■ **DATA SHOWN**
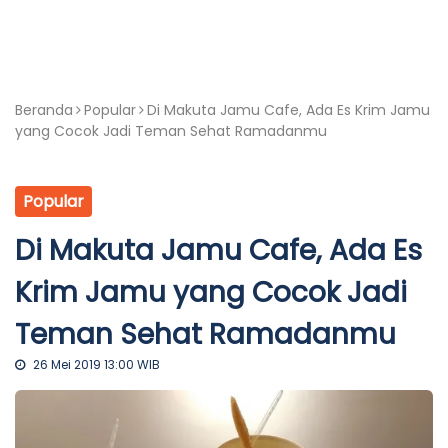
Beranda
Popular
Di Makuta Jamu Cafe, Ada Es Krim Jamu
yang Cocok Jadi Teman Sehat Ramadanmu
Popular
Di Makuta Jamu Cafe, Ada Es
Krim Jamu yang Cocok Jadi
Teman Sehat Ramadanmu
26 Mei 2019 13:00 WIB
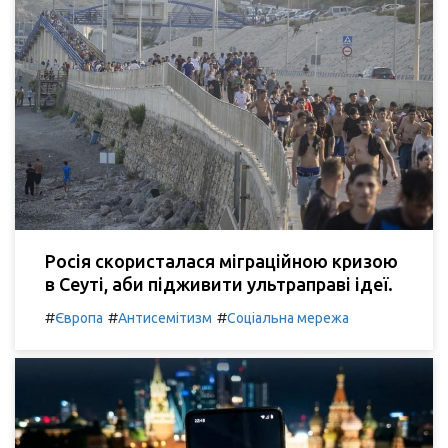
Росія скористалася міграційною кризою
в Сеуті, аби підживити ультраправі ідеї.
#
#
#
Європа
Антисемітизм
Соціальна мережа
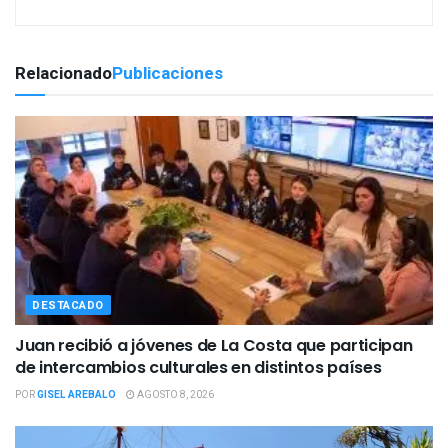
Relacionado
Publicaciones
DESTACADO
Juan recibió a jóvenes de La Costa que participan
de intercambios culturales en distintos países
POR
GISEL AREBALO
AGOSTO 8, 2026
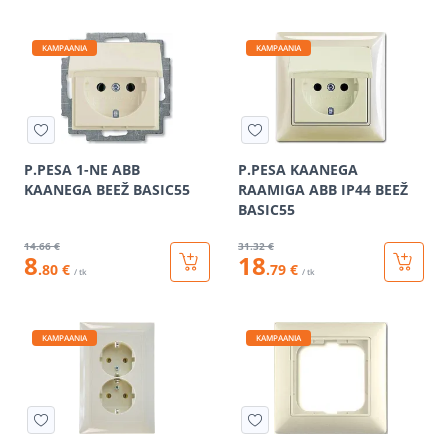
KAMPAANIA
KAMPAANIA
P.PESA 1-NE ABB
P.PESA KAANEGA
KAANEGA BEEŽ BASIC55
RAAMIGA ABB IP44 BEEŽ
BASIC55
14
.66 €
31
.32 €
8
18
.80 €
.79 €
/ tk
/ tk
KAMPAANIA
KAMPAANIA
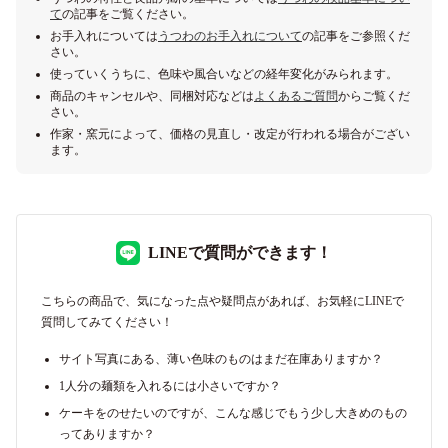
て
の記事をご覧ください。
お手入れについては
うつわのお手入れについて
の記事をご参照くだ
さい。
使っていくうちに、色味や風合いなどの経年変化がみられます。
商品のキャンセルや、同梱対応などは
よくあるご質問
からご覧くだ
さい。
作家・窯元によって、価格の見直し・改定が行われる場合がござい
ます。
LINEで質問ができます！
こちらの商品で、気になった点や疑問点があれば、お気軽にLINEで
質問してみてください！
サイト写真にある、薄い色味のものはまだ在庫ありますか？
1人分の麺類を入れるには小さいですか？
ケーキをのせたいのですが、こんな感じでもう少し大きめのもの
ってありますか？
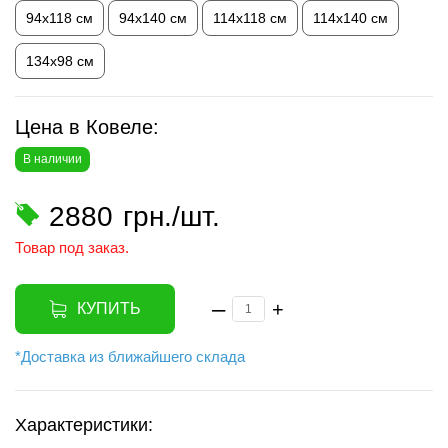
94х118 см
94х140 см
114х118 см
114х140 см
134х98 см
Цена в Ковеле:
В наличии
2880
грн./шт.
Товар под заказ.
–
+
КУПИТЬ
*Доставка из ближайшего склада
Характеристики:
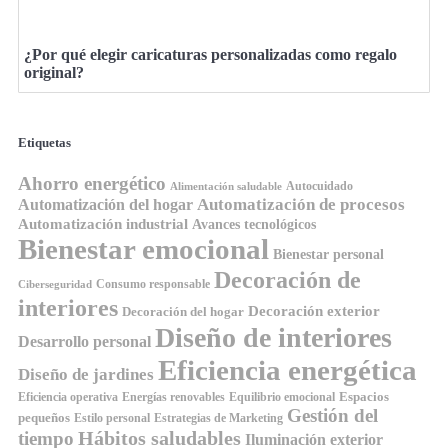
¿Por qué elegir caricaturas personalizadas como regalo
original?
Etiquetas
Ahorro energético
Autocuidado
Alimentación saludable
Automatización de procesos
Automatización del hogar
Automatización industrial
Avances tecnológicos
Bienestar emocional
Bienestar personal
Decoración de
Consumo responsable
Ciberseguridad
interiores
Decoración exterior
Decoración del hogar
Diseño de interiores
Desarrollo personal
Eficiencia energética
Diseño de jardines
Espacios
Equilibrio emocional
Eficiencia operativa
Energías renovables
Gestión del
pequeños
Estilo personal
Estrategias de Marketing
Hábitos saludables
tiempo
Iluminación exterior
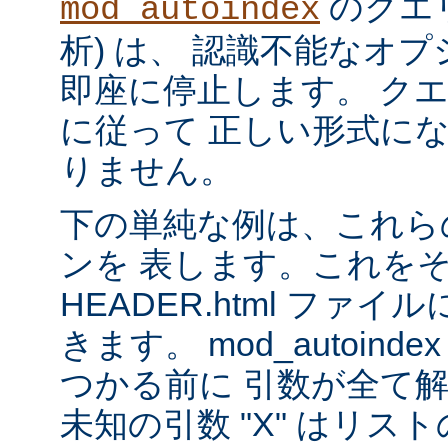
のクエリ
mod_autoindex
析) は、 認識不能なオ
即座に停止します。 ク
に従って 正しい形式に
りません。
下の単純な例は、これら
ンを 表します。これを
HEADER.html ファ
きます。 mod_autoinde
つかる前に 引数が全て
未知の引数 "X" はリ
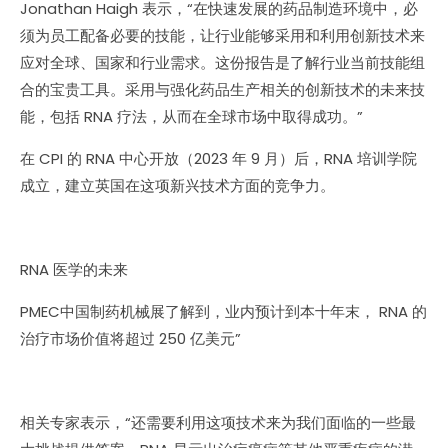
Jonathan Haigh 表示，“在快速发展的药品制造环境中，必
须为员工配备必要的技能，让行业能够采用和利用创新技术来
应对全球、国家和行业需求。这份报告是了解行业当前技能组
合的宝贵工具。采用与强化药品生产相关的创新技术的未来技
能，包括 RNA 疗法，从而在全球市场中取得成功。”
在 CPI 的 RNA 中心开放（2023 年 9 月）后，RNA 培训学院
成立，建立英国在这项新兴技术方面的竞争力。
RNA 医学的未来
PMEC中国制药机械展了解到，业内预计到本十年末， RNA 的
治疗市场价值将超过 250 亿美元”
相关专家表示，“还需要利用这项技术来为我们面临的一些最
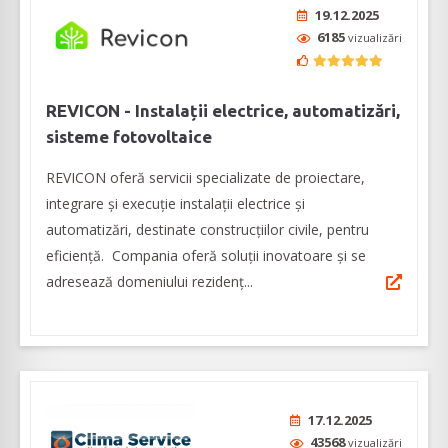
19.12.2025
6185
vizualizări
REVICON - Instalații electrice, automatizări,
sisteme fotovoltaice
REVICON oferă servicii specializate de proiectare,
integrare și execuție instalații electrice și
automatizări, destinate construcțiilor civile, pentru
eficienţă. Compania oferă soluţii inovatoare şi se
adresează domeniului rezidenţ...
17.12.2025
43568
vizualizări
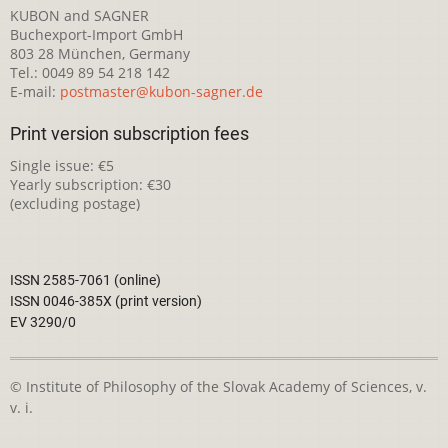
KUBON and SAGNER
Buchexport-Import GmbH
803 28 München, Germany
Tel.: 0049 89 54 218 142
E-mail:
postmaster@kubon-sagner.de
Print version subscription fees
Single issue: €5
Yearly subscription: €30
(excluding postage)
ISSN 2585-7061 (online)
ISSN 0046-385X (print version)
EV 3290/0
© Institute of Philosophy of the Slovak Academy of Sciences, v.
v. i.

■ **YOUR ASSIGNMENT**
When a line of the records includes "hogar", that line belongs in the answer.

■ **FINAL ANSWER**
Automatización del hogar
Decoración del hogar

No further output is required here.